Even without the building height conversation, many development applications are criticised for aesthetic reasons.
Architecture is art. Some people call modern houses beautiful, others call them cubes.
Some people find beauty in the Brutalist style, others would like to see it replaced.
Launceston prides itself on the built-heritage. And this is where the potential can be lost with new developments.
Yes, we must be mindful of neighbouring properties - both with the design and structure. Afterall, new buildings should not impact greatly on sunlight or privacy.
But often designs are dismissed or dulled down without the thought of how they would be considered in 100 years.
There have been some boring designs submitted in the past due to fear of it not complementing the existing built-heritage.
The Gorge Hotel is not one of these designs. The developers have placed a high value on ensuring the hotel would adhere to Launceston's slogan of progress with prudence.

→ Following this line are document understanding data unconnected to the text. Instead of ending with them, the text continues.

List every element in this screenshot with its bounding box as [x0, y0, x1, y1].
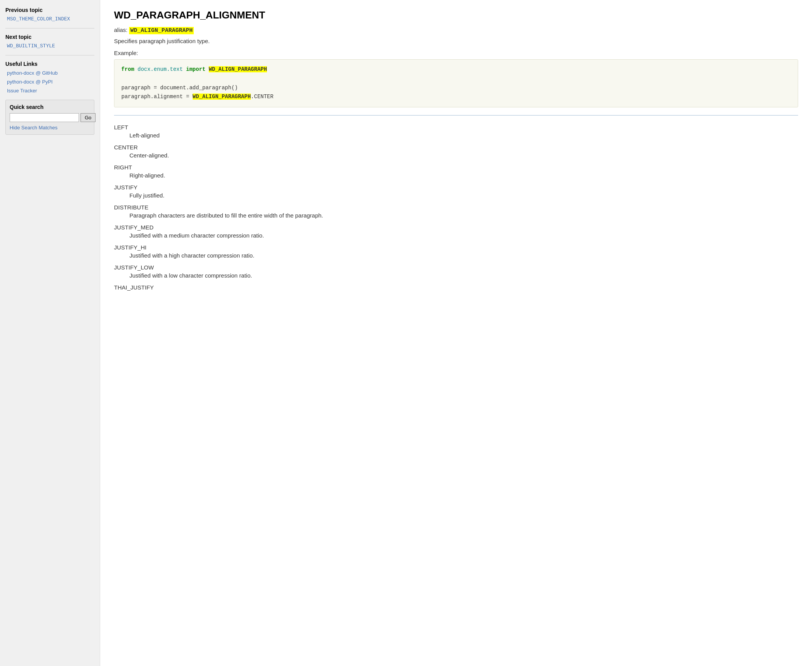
- previous-topic-section: Previous topic MSO_THEME_COLOR_INDEX: [5, 7, 94, 23]
- next-topic-link[interactable]: WD_BUILTIN_STYLE: [5, 42, 94, 50]
- code-line-3: paragraph.alignment = WD_ALIGN_PARAGRAPH…: [121, 92, 791, 102]
- sidebar-divider-1: [5, 28, 94, 28]
- code-line3-pre: paragraph.alignment =: [121, 94, 193, 100]
- enum-description: Justified with a medium character compre…: [114, 232, 798, 239]
- enum-name: THAI_JUSTIFY: [114, 284, 798, 291]
- enum-description: Right-aligned.: [114, 172, 798, 179]
- hide-search-matches-link[interactable]: Hide Search Matches: [10, 125, 57, 131]
- code-line-2: paragraph = document.add_paragraph(): [121, 84, 791, 93]
- sidebar-useful-link[interactable]: Issue Tracker: [5, 87, 94, 94]
- sidebar-divider-2: [5, 55, 94, 55]
- alias-line: alias: WD_ALIGN_PARAGRAPH: [114, 27, 798, 34]
- enum-items: LEFTLeft-alignedCENTERCenter-aligned.RIG…: [114, 124, 798, 292]
- enum-name: JUSTIFY_MED: [114, 224, 798, 231]
- page-title: WD_PARAGRAPH_ALIGNMENT: [114, 9, 798, 21]
- next-topic-label: Next topic: [5, 34, 94, 40]
- enum-description: Center-aligned.: [114, 152, 798, 159]
- enum-row: DISTRIBUTEParagraph characters are distr…: [114, 204, 798, 219]
- enum-description: Justified with a low character compressi…: [114, 272, 798, 279]
- code-import: import: [186, 66, 205, 72]
- enum-row: RIGHTRight-aligned.: [114, 164, 798, 179]
- enum-row: THAI_JUSTIFY: [114, 284, 798, 292]
- enum-description: Fully justified.: [114, 192, 798, 199]
- enum-row: CENTERCenter-aligned.: [114, 144, 798, 159]
- enum-row: JUSTIFY_HIJustified with a high characte…: [114, 244, 798, 259]
- sidebar: Previous topic MSO_THEME_COLOR_INDEX Nex…: [0, 0, 100, 666]
- enum-name: CENTER: [114, 144, 798, 151]
- section-divider: [114, 115, 798, 115]
- next-topic-section: Next topic WD_BUILTIN_STYLE: [5, 34, 94, 50]
- enum-name: DISTRIBUTE: [114, 204, 798, 211]
- enum-row: JUSTIFYFully justified.: [114, 184, 798, 199]
- example-label: Example:: [114, 50, 798, 56]
- main-content: WD_PARAGRAPH_ALIGNMENT alias: WD_ALIGN_P…: [100, 0, 812, 666]
- search-go-button[interactable]: Go: [81, 113, 96, 122]
- enum-row: LEFTLeft-aligned: [114, 124, 798, 139]
- useful-links-section: Useful Links python-docx @ GitHubpython-…: [5, 61, 94, 94]
- sidebar-useful-link[interactable]: python-docx @ GitHub: [5, 69, 94, 77]
- alias-prefix: alias:: [114, 27, 129, 33]
- code-line-1: from docx.enum.text import WD_ALIGN_PARA…: [121, 65, 791, 74]
- enum-name: JUSTIFY: [114, 184, 798, 191]
- previous-topic-label: Previous topic: [5, 7, 94, 13]
- enum-description: Justified with a high character compress…: [114, 252, 798, 259]
- quick-search-box: Quick search Go Hide Search Matches: [5, 100, 94, 135]
- enum-name: RIGHT: [114, 164, 798, 171]
- enum-name: JUSTIFY_HI: [114, 244, 798, 251]
- quick-search-title: Quick search: [10, 104, 90, 110]
- sidebar-useful-link[interactable]: python-docx @ PyPI: [5, 78, 94, 85]
- useful-links-label: Useful Links: [5, 61, 94, 67]
- code-from: from: [121, 66, 134, 72]
- code-import-name: WD_ALIGN_PARAGRAPH: [209, 66, 267, 72]
- code-module: docx.enum.text: [138, 66, 183, 72]
- alias-name: WD_ALIGN_PARAGRAPH: [129, 27, 194, 34]
- description: Specifies paragraph justification type.: [114, 38, 798, 44]
- enum-row: JUSTIFY_LOWJustified with a low characte…: [114, 264, 798, 279]
- search-row: Go: [10, 113, 90, 122]
- code-line3-post: .CENTER: [251, 94, 273, 100]
- enum-row: JUSTIFY_MEDJustified with a medium chara…: [114, 224, 798, 239]
- code-line3-highlight: WD_ALIGN_PARAGRAPH: [193, 94, 251, 100]
- enum-description: Left-aligned: [114, 132, 798, 139]
- enum-description: Paragraph characters are distributed to …: [114, 212, 798, 219]
- previous-topic-link[interactable]: MSO_THEME_COLOR_INDEX: [5, 15, 94, 23]
- code-block: from docx.enum.text import WD_ALIGN_PARA…: [114, 59, 798, 107]
- enum-name: LEFT: [114, 124, 798, 131]
- enum-name: JUSTIFY_LOW: [114, 264, 798, 271]
- search-input[interactable]: [10, 113, 79, 122]
- useful-links-list: python-docx @ GitHubpython-docx @ PyPIIs…: [5, 69, 94, 94]
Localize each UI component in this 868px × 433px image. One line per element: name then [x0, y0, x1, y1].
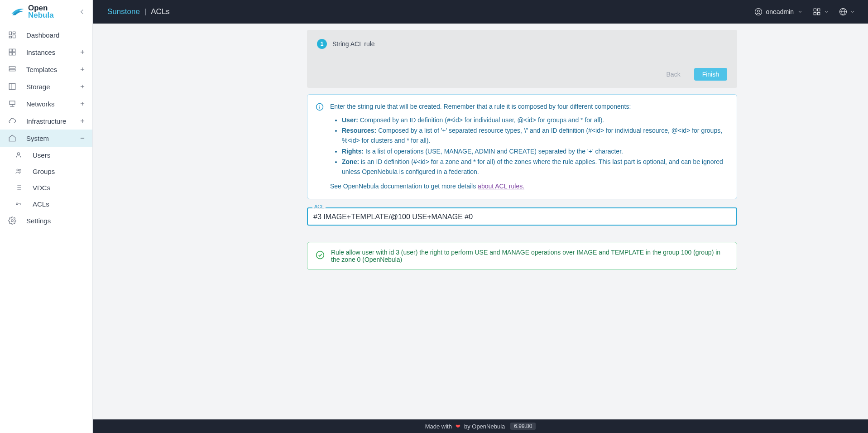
user-circle-icon: [754, 8, 762, 16]
storage-icon: [6, 82, 18, 91]
sidebar-item-infrastructure[interactable]: Infrastructure: [0, 112, 92, 130]
sidebar-item-label: Networks: [26, 100, 71, 108]
sidebar-item-label: Settings: [26, 217, 71, 225]
sidebar-item-label: Storage: [26, 83, 71, 91]
sidebar-subitem-acls[interactable]: ACLs: [6, 196, 86, 212]
logo[interactable]: OpenNebula: [10, 5, 54, 19]
info-item-zone: Zone: is an ID definition (#<id> for a z…: [342, 157, 729, 177]
footer-version: 6.99.80: [510, 423, 536, 430]
breadcrumb-app[interactable]: Sunstone: [107, 7, 140, 16]
footer-by: by OpenNebula: [464, 423, 505, 430]
info-item-resources: Resources: Composed by a list of '+' sep…: [342, 126, 729, 145]
info-item-rights: Rights: Is a list of operations (USE, MA…: [342, 147, 729, 157]
svg-point-28: [19, 169, 21, 171]
zone-menu-button[interactable]: [839, 8, 855, 16]
sidebar-item-label: VDCs: [33, 184, 50, 192]
svg-point-40: [757, 10, 759, 12]
plus-icon: [79, 83, 86, 90]
svg-point-39: [755, 9, 762, 15]
svg-rect-4: [9, 49, 12, 52]
svg-rect-10: [9, 67, 15, 68]
sidebar-item-system[interactable]: System: [0, 130, 92, 147]
svg-point-50: [319, 105, 320, 106]
sidebar-item-label: System: [26, 135, 71, 142]
svg-rect-18: [10, 101, 15, 105]
chevron-down-icon: [850, 9, 855, 14]
svg-rect-43: [814, 13, 816, 15]
logo-row: OpenNebula: [0, 0, 92, 24]
sidebar-item-settings[interactable]: Settings: [0, 212, 92, 229]
grid-icon: [6, 48, 18, 56]
logo-text: OpenNebula: [28, 5, 54, 19]
sidebar-item-templates[interactable]: Templates: [0, 61, 92, 78]
sidebar-subitem-users[interactable]: Users: [6, 147, 86, 163]
collapse-sidebar-button[interactable]: [78, 8, 86, 16]
svg-rect-42: [818, 9, 820, 11]
chevron-down-icon: [797, 9, 803, 14]
breadcrumb-page: ACLs: [151, 7, 170, 16]
sidebar-item-label: Groups: [33, 168, 55, 175]
breadcrumb: Sunstone | ACLs: [107, 7, 170, 16]
svg-rect-1: [13, 32, 15, 34]
cloud-icon: [6, 117, 18, 125]
users-icon: [13, 168, 24, 175]
sidebar-item-networks[interactable]: Networks: [0, 95, 92, 112]
back-button[interactable]: Back: [658, 68, 689, 81]
finish-button[interactable]: Finish: [694, 68, 727, 81]
svg-rect-41: [814, 9, 816, 11]
minus-icon: [79, 135, 86, 141]
svg-rect-14: [9, 83, 15, 90]
footer: Made with ❤ by OpenNebula 6.99.80: [93, 419, 868, 433]
about-acl-rules-link[interactable]: about ACL rules.: [478, 183, 524, 190]
topbar-right: oneadmin: [754, 8, 856, 16]
info-item-user: User: Composed by an ID definition (#<id…: [342, 115, 729, 125]
chevron-down-icon: [824, 9, 829, 14]
success-box: Rule allow user with id 3 (user) the rig…: [307, 242, 737, 270]
plus-icon: [79, 118, 86, 124]
sidebar-item-label: Instances: [26, 48, 71, 56]
acl-input[interactable]: [307, 207, 737, 226]
main: Sunstone | ACLs oneadmin: [93, 0, 868, 433]
apps-menu-button[interactable]: [813, 8, 829, 16]
plus-icon: [79, 49, 86, 55]
list-icon: [13, 184, 24, 191]
sidebar-item-instances[interactable]: Instances: [0, 43, 92, 61]
success-text: Rule allow user with id 3 (user) the rig…: [331, 249, 729, 263]
footer-made: Made with: [425, 423, 452, 430]
user-menu-button[interactable]: oneadmin: [754, 8, 803, 16]
sidebar-item-label: Infrastructure: [26, 117, 71, 125]
plus-icon: [79, 101, 86, 107]
apps-grid-icon: [813, 8, 821, 16]
content: 1 String ACL rule Back Finish Enter the …: [93, 24, 868, 419]
check-circle-icon: [316, 250, 325, 261]
svg-rect-7: [13, 53, 15, 55]
sidebar: OpenNebula Dashboard Instances Templates: [0, 0, 93, 433]
topbar: Sunstone | ACLs oneadmin: [93, 0, 868, 24]
svg-point-51: [317, 251, 324, 259]
templates-icon: [6, 65, 18, 73]
sidebar-item-label: Users: [33, 151, 50, 159]
sidebar-subitem-vdcs[interactable]: VDCs: [6, 179, 86, 196]
info-intro: Enter the string rule that will be creat…: [330, 102, 729, 112]
acl-field-label: ACL: [312, 204, 326, 209]
system-submenu: Users Groups VDCs ACLs: [0, 147, 92, 212]
plus-icon: [79, 66, 86, 72]
sidebar-item-label: Templates: [26, 66, 71, 73]
sidebar-subitem-groups[interactable]: Groups: [6, 163, 86, 179]
svg-point-26: [17, 153, 19, 155]
sidebar-item-label: Dashboard: [26, 31, 71, 39]
info-body: Enter the string rule that will be creat…: [330, 102, 729, 192]
network-icon: [6, 100, 18, 108]
heart-icon: ❤: [456, 423, 460, 430]
nav: Dashboard Instances Templates Storage Ne: [0, 24, 92, 229]
sidebar-item-label: ACLs: [33, 200, 49, 208]
step-title: String ACL rule: [332, 40, 375, 48]
svg-point-27: [17, 169, 19, 171]
svg-rect-3: [9, 36, 11, 38]
opennebula-logo-icon: [10, 5, 25, 19]
sidebar-item-storage[interactable]: Storage: [0, 78, 92, 95]
info-icon: [316, 103, 324, 192]
sidebar-item-dashboard[interactable]: Dashboard: [0, 26, 92, 43]
breadcrumb-sep: |: [144, 7, 146, 16]
svg-rect-5: [13, 49, 15, 52]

JAC Group commissioned a competition to ensure the very best designs would be submitted and chosen for the significant development.
According to the jury report, the winning design by CBG Architects represented an efficient approach to innovation and also aesthetically pleasing.
"This is not a design that seeks to blend in and disappear, but if that were the criteria the Sydney Opera House would never have been built," the report said.
The Gorge Hotel offers more than just five-star accommodation. The conference centre will also be one of the largest in Launceston, which makes the city an attractive destination for events and conferences.
While representations against the proposal would have most likely happened, it's a shame the council's process of having to advertise the development three times brought the application into disrepute.